For the past couple of years, we’ve been tracking the Trump administration’s Steve Milloy-driven War on PM2.5 pollution science, including the science advisory panel shenanigans regarding the replacement of real experts with flunkies that were hand-picked by polluters. So while we were pleased to see some of the initial proposals got the back burner treatment, that doesn’t mean Trump’s EPA was done finding ways to put polluters first.
By way of quick catch-up: PM2.5 is the name for tiny particles (1/30th the size of a human hair) which have been linked to a number of health issues involving the heart and lungs. Importantly, the science suggests that even the smallest amount of this small pollutant can cause trouble.
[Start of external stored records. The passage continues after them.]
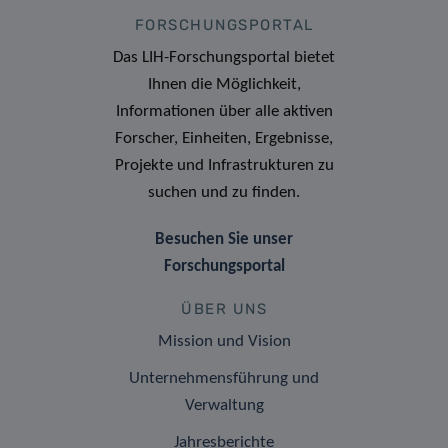
FORSCHUNGSPORTAL
Das LIH-Forschungsportal bietet
Ihnen die Möglichkeit,
Informationen über alle aktiven
Forscher, Einheiten, Ergebnisse,
Projekte und Infrastrukturen zu
suchen und zu finden.
Besuchen Sie unser
Forschungsportal
ÜBER UNS
Mission und Vision
Unternehmensführung und
Verwaltung
Jahresberichte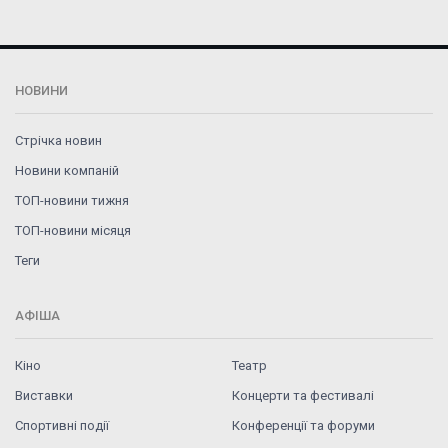
НОВИНИ
Стрічка новин
Новини компаній
ТОП-новини тижня
ТОП-новини місяця
Теги
АФІША
Кіно
Театр
Виставки
Концерти та фестивалі
Спортивні події
Конференції та форуми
Because PM2.5 results from burning coal and fossil fuels as well as tobacco, it’s long been a target of deniers like Steve Milloy, who have spent a career seeking out ways to allow industries to continue profiting off of pollution, free from the burdens of public health protections. That’s because the reduction of PM2.5 pollution that comes from shutting down coal plants (or cracking down on second-hand smoke) carries with it enormous health benefits. And even though the EPA formally has a “safe” limit set, reducing PM2.5 levels below that level still provide health benefits.
These are the key co-benefits that deniers in and out of the Trump administration have attacked or ignored, as without the public health savings from cutting out PM2.5, certain regulations don’t seem quite as robust in a cost-benefit analysis.
After Pruitt killed a PM2.5 panel that would have handled this request, Wheeler is now asking for nominees to a new panel to look at how to count the benefits of reducing already-low PM2.5 pollution levels. Unlike existing advisory boards, this one is to be run by outside contractors and therefore not beholden to normal transparency requirements. Wheeler quietly announced the project by a filing in the federal registry. The agency plans to form a panel, publish a report, hold a single peer review meeting, and issue a final report by the fall of 2019.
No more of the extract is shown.